▸ TASK BRIEF
Every line from the one containing "alcaldes electos en el" through the last line below should be reproduced exactly; please include nothing else.

|---|

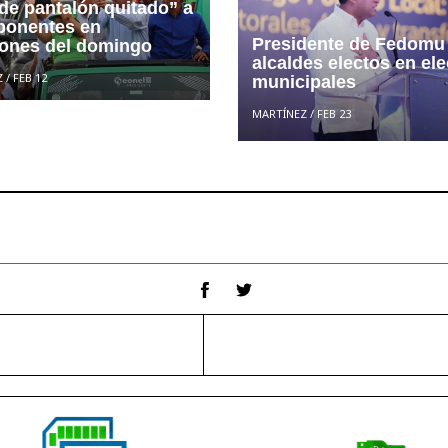
 de pantalón quitado” a
ponentes en
Presidente de Fedomu f
iones del domingo
alcaldes electos en el
Z
/
FEB 12
municipales
MARTÍNEZ
/
FEB 23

|---|

▸ REPLY
alcaldes electos en el
Z
/
FEB 12
municipales
MARTÍNEZ
/
FEB 23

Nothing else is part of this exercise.